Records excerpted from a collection
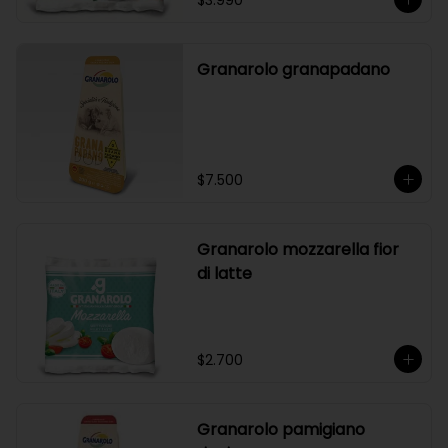
$3.990
Granarolo granapadano
$7.500
Granarolo mozzarella fior
di latte
$2.700
Granarolo pamigiano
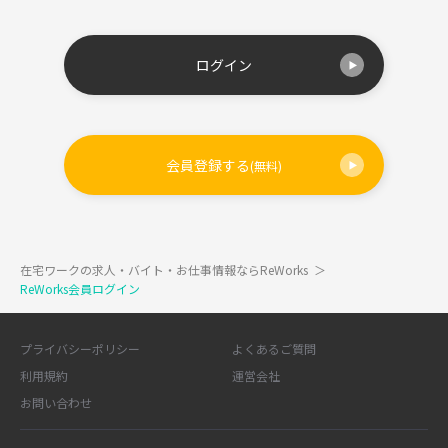
ログイン
会員登録する
(無料)
在宅ワークの求人・バイト・お仕事情報ならReWorks
＞
ReWorks会員ログイン
プライバシーポリシー
よくあるご質問
利用規約
運営会社
お問い合わせ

▶ [Requirement] Lines above that include the string "Granarolo" need to be copied.

▶ [Result of the exercise]
Granarolo granapadano
Granarolo mozzarella fior
Granarolo pamigiano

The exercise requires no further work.